Can you really ask what reason Pythagoras had for abstaining from flesh? For my part I rather wonder both by what accident and in what state of soul or mind the first man did so, touched his mouth to gore and brought his lips to the flesh of a dead creature, he who set forth tables of dead, stale bodies and ventured to call food and nourishment the parts that had a little before bellowed and cried, moved and lived.

How could his eyes endure the slaughter when throats were slit and hides flayed and limbs torn from limb? How could his nose endure the stench? How was it that the pollution did not turn away his taste, which made contact with the sores of others and sucked juices and serums from mortal wounds?

It is certainly not lions and wolves that we eat out of self-defense; on the contrary, we ignore these and slaughter harmless,tame creatures without stings or teeth to harm us, creatures that, I swear, Nature appears to have produced for the sake of their beauty and grace.

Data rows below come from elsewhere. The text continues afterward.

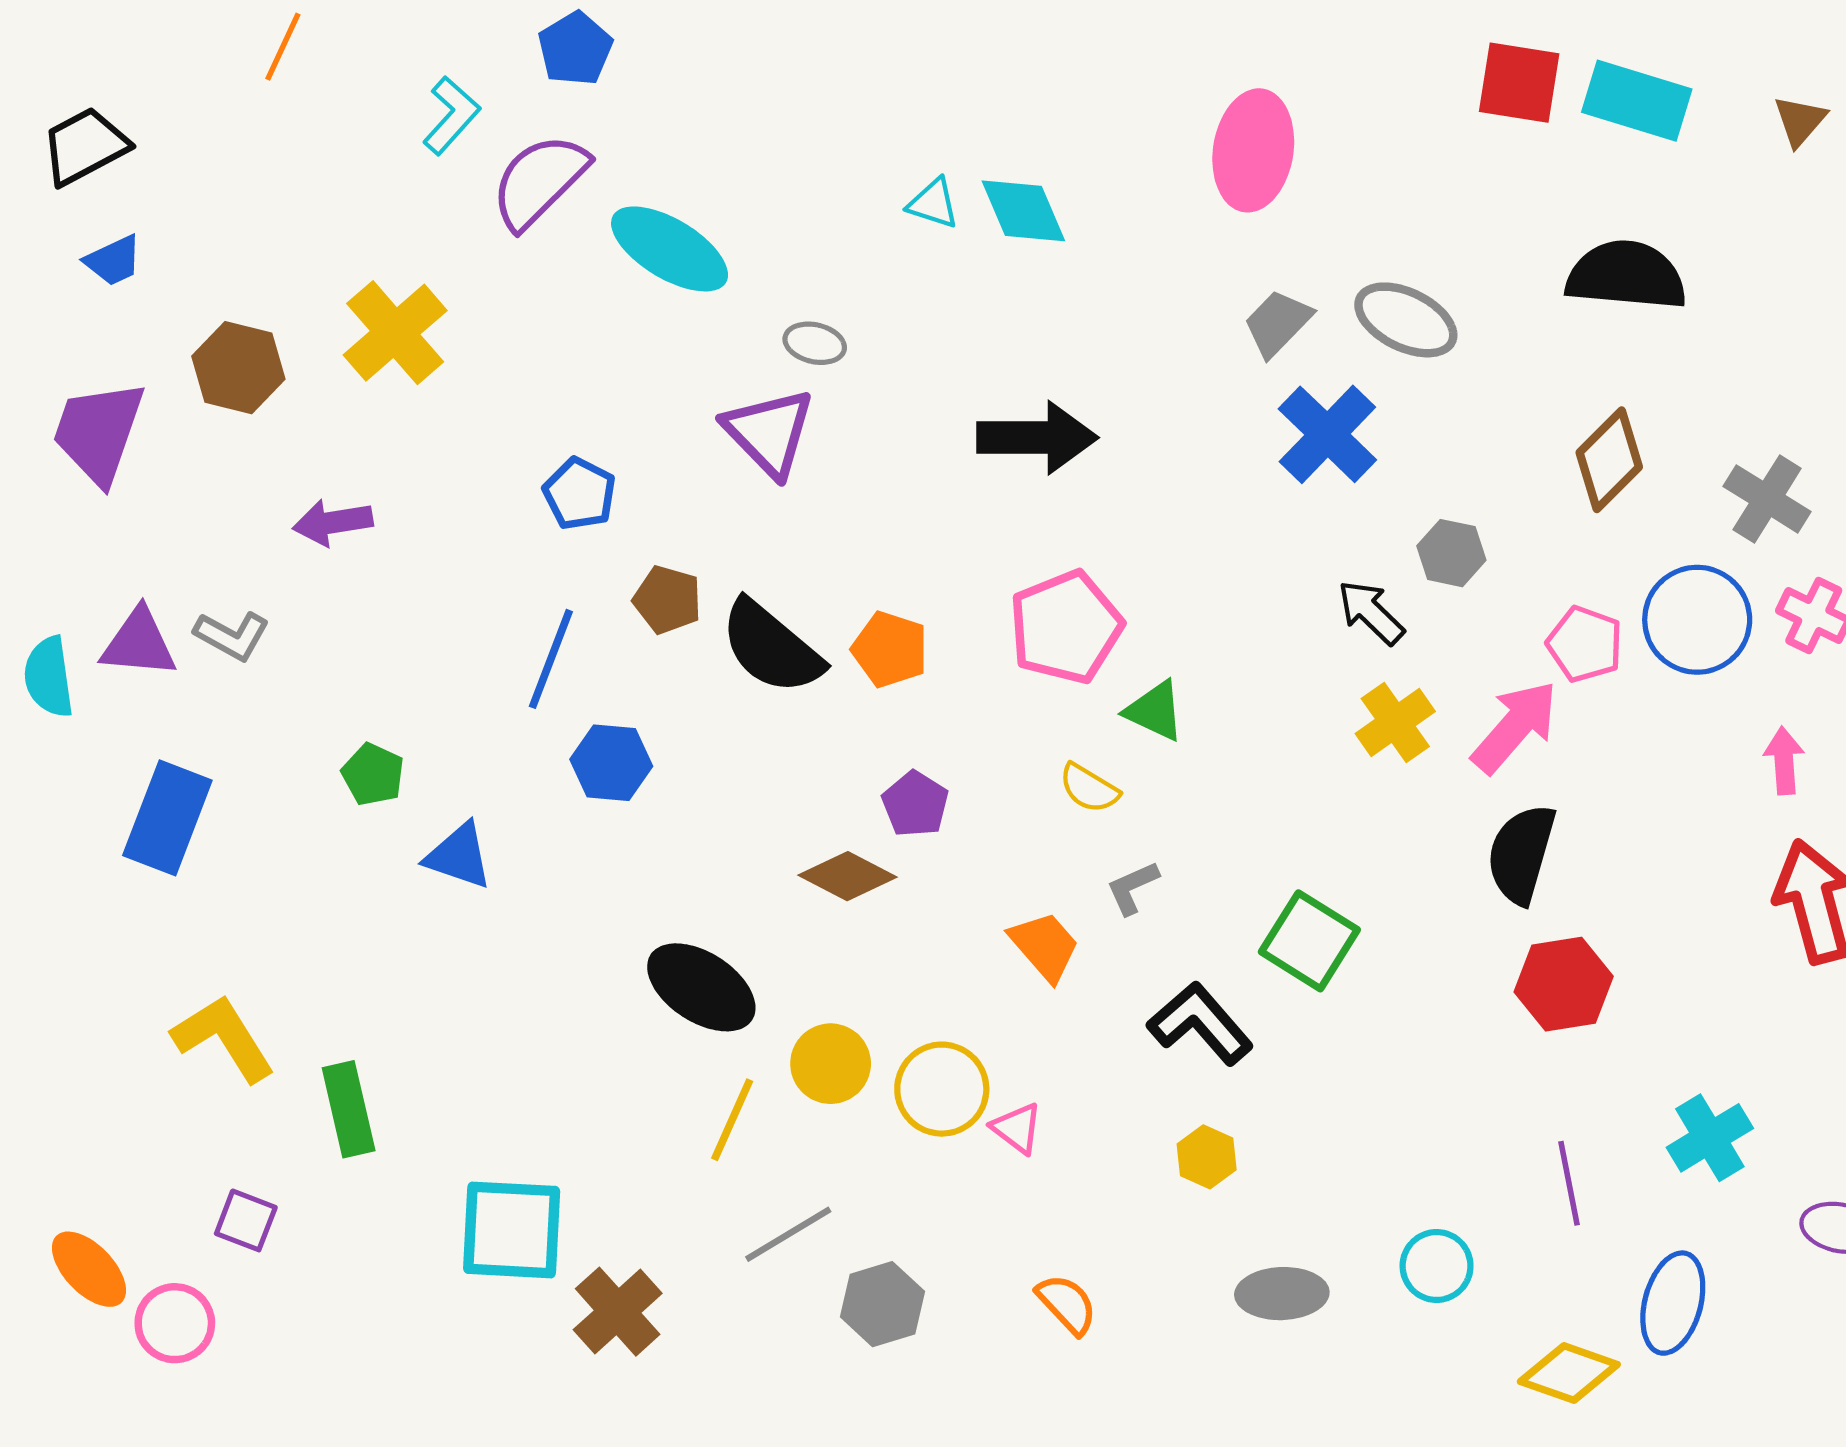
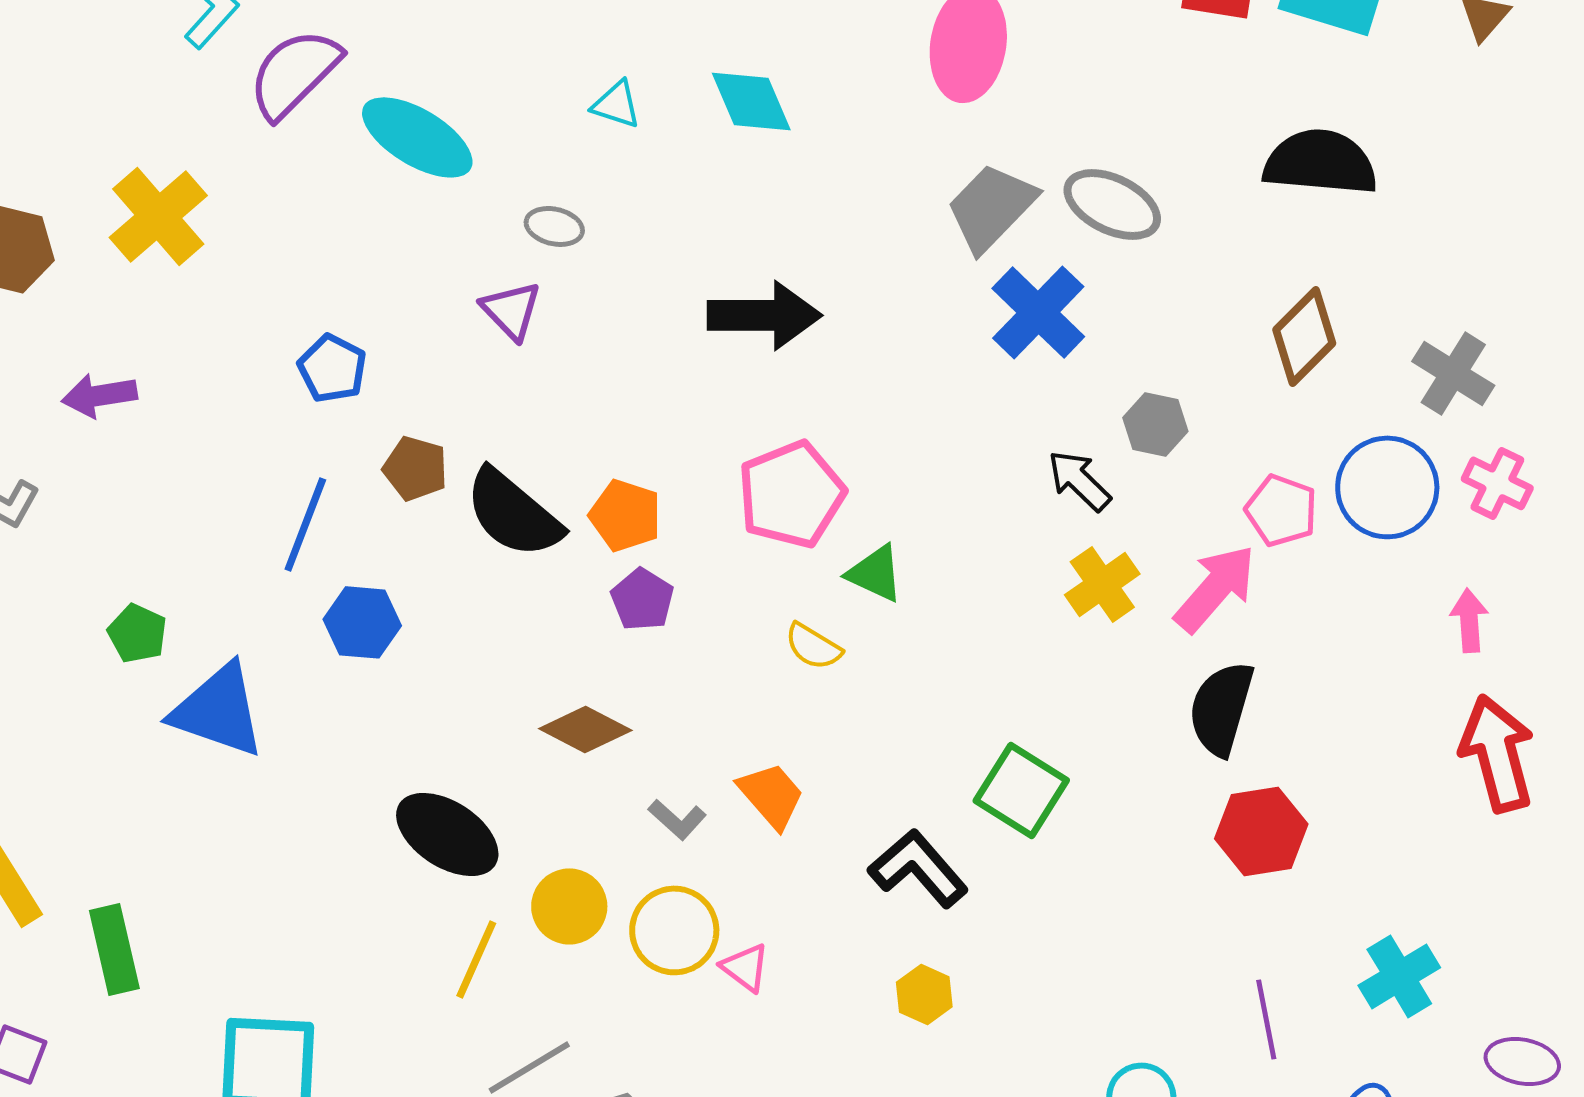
cyan triangle: (933, 203) -> (616, 104), moved
gray trapezoid: (1278, 323) -> (991, 207), size x1.4
purple triangle: (769, 432) -> (511, 310), size x0.7
purple pentagon: (915, 804) -> (642, 599), moved
blue triangle: (459, 856) -> (218, 710), size x1.5
gray L-shape: (1132, 888) -> (677, 819), moved, turned -114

But nothing abashed us, not the flower-like like tinting of the flesh, not the persuasiveness of the harmonious voice, not the cleanliness of their habits or the unusual intelligence that may be found in the poor wretches.

No, for the sake of a little flesh we deprive them of sun, of light, of the duration of life to which they are entitled by birth and being.~Plutarch

I abhor vivisection. It should at least be curbed. Better, it should be abolished. I know of no achievement through vivisection, no scientific discovery, that could not have been obtained without such barbarism and cruelty. The whole thing is evil.~Charles Mayo (founder of the Mayo Clinic)

Truly man is the king of beasts, for his brutality exceeds them. We live by the death of others. We are burial places.~Leonardo Da Vinci

DO NOT BREED OR BUY WHILE SHELTER PETS DIE!